The base DistilBERT model showed lower precision than choosing at random so it was a complete failure. The fine-tuned DistilBERT model showed comparable precision to the Random Forest Classifier (RF), but was slightly lower with its predictions for positive reviews.

#### Recall

The base DistilBERT model scored very low in it's recall rate for negative reviews, which is expected since it classified almost all of the reviews as positive. It's performace with positive reviews looks good on paper, but since the model almost exlusively predicted that reviews were positive, this metric means almost nothing. A model that predicted every single review to be poitive would recieve a recall of 1.00 despite being incredibly flawed

The fine-tuned DistilBERT model had a slightly lower recall rate with negative reviews than RF, but a similar rate to RF for positive reviews. This finding shows that the RF model would be better at reliably identifying negative reviews than the fine-tuned model.

#### F1-Score

The F1-Scores of the models rank in the following order: base DistilBERT, fine-tuned DistilBERT, RF. Overall, RF was better in almost every metric, but the fine-tuned model was a close second.


# Time Complexity
---
### Random Forest vs. Base DistilBERT

The base distilbert model took roughly the same amount of time to get running as the random forest classifier, but produced very bad results. This means there is no advantage to using the llm without fine-tuning.
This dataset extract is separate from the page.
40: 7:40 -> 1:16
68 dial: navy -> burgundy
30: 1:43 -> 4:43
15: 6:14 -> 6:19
### Random Forest vs. Fine-tuned DistilBERT

The random forest classifier (RF) performed better than the fine-tuned distilBERT model despite only taking roughly 2 minutes to train vs the 15+ minutes (4 hrs w/o gpu) of the fine-tuned distilBERT model.
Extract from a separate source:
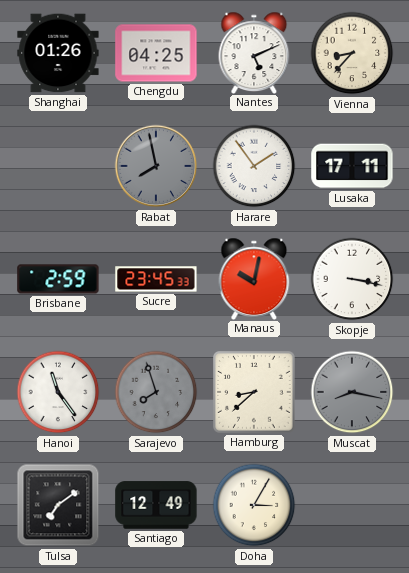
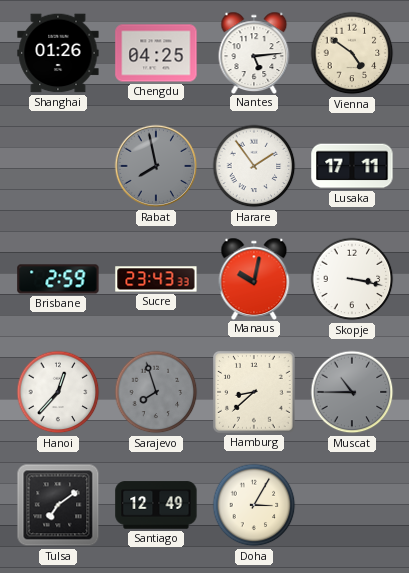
Nantes: 5:11 -> 5:14
Vienna: 8:37 -> 4:51
Sucre: 23:45 -> 23:43
Hanoi: 11:24 -> 12:37
Muscat: 8:17 -> 10:45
One thing to note is that in the preprocessing stage, we remove all non-descriptive words. Removing these words from the input data inherently gives RF an advantage, because llm's are better at looking at the context of a sentence to determine their output.

It would be interesting to see the performance difference between a larger llm (or distilBERT with more training) and RF without the data preprocessing step that removes "unnecessary" words.